Problem: From the line that contains "Emocionalmente, essa quadratura pode ser tão" to the final line of the entries below, write out every line exactly as it appears, and nothing else.

Provided records:

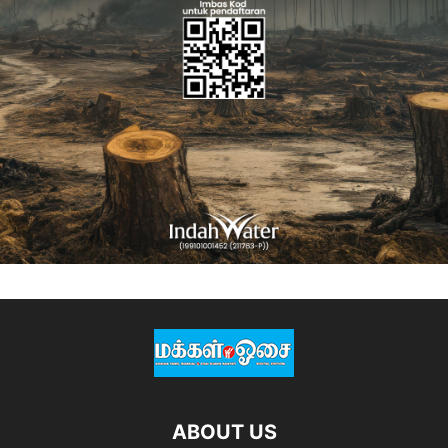
ABOUT US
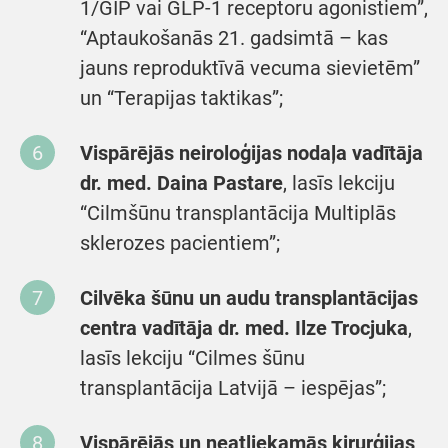
1/GIP vai GLP-1 receptoru agonistiem”,
“Aptaukošanās 21. gadsimtā – kas
jauns reproduktīvā vecuma sievietēm”
un “Terapijas taktikas”;
Vispārējās neiroloģijas nodaļa vadītāja
dr. med. Daina Pastare
, lasīs lekciju
“Cilmšūnu transplantācija Multiplās
sklerozes pacientiem”;
Cilvēka šūnu un audu transplantācijas
centra vadītāja dr. med. Ilze Trocjuka
,
lasīs lekciju “Cilmes šūnu
transplantācija Latvijā – iespējas”;
Vispārējās un neatliekamās ķirurģijas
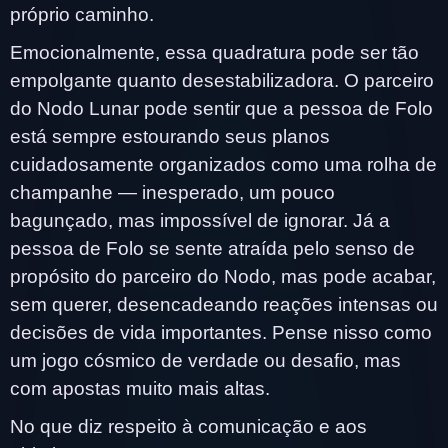
próprio caminho.
Emocionalmente, essa quadratura pode ser tão
empolgante quanto desestabilizadora. O parceiro
do Nodo Lunar pode sentir que a pessoa de Folo
está sempre estourando seus planos
cuidadosamente organizados como uma rolha de
champanhe — inesperado, um pouco
bagunçado, mas impossível de ignorar. Já a
pessoa de Folo se sente atraída pelo senso de
propósito do parceiro do Nodo, mas pode acabar,
sem querer, desencadeando reações intensas ou
decisões de vida importantes. Pense nisso como
um jogo cósmico de verdade ou desafio, mas
com apostas muito mais altas.
No que diz respeito à comunicação e aos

Exercise solution:
Emocionalmente, essa quadratura pode ser tão
empolgante quanto desestabilizadora. O parceiro
do Nodo Lunar pode sentir que a pessoa de Folo
está sempre estourando seus planos
cuidadosamente organizados como uma rolha de
champanhe — inesperado, um pouco
bagunçado, mas impossível de ignorar. Já a
pessoa de Folo se sente atraída pelo senso de
propósito do parceiro do Nodo, mas pode acabar,
sem querer, desencadeando reações intensas ou
decisões de vida importantes. Pense nisso como
um jogo cósmico de verdade ou desafio, mas
com apostas muito mais altas.
No que diz respeito à comunicação e aos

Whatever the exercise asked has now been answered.